> _GOAL OF THE EXERCISE_:
Scan the listing below. Report each line that includes "TAVOLO".

> _MATERIAL FOR THE TASK_:
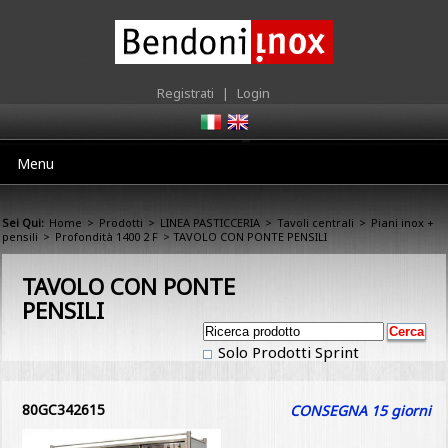
Registrati
|
Login
Menu
Sei Qui:
Home
>
Prodotti
>
LINEA PASTICCERIA
>
Tavoli centrali
>
Piani inox +
pensili
>
Profondità 1400 2 F
> TAVOLO CON PONTE PENSILI
TAVOLO CON PONTE
PENSILI
Solo Prodotti Sprint
80GC342615
CONSEGNA 15 giorni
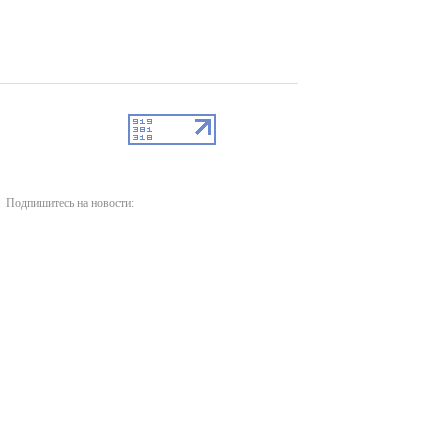
Подпишитесь на новости:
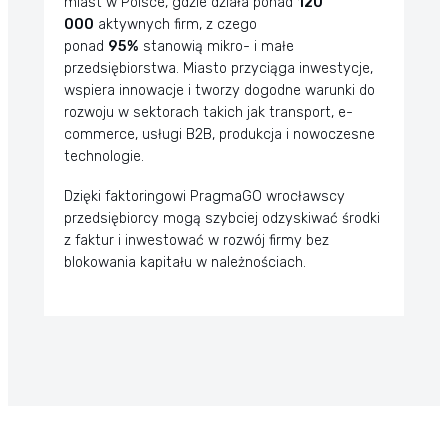
miast w Polsce, gdzie działa ponad
120
000
aktywnych firm, z czego
ponad
95%
stanowią mikro- i małe
przedsiębiorstwa. Miasto przyciąga inwestycje,
wspiera innowacje i tworzy dogodne warunki do
rozwoju w sektorach takich jak transport, e-
commerce, usługi B2B, produkcja i nowoczesne
technologie.
Dzięki faktoringowi PragmaGO wrocławscy
przedsiębiorcy mogą szybciej odzyskiwać środki
z faktur i inwestować w rozwój firmy bez
blokowania kapitału w należnościach.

> _THE ANSWER_:
> TAVOLO CON PONTE PENSILI
TAVOLO CON PONTE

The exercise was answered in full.